United States National Cyber Director
- In office December 15, 2023 – January 20, 2025
- President: Joe Biden
- Preceded by: Chris Inglis
- Succeeded by: Sean Cairncross

Personal details
- Education: United States Naval Academy (BS); Georgetown University (JD); Naval Postgraduate School (MS);

= Harry Coker =

American lawyer

Harry Coker Jr. is an American lawyer and national security expert serving as the Maryland Secretary of Commerce since 2025. He previously served as National Cyber Director from 2023 to 2025 and as the executive director of the National Security Agency from 2017 to 2019.
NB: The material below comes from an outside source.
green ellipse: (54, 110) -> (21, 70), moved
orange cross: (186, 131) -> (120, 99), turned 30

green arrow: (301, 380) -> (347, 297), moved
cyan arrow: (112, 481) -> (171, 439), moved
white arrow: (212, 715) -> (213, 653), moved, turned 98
From 2019 to 2023, Coker has worked as a senior fellow at the Auburn University McCrary Institute for Cyber and Critical Infrastructure Security. A graduate of the Naval Postgraduate School, Coker was a naval officer for twenty years before joining the Central Intelligence Agency in 2000.

== Education and Navy career ==
Coker graduated from the United States Naval Academy. He earned a J.D. from Georgetown University Law Center and attended the Naval Postgraduate School.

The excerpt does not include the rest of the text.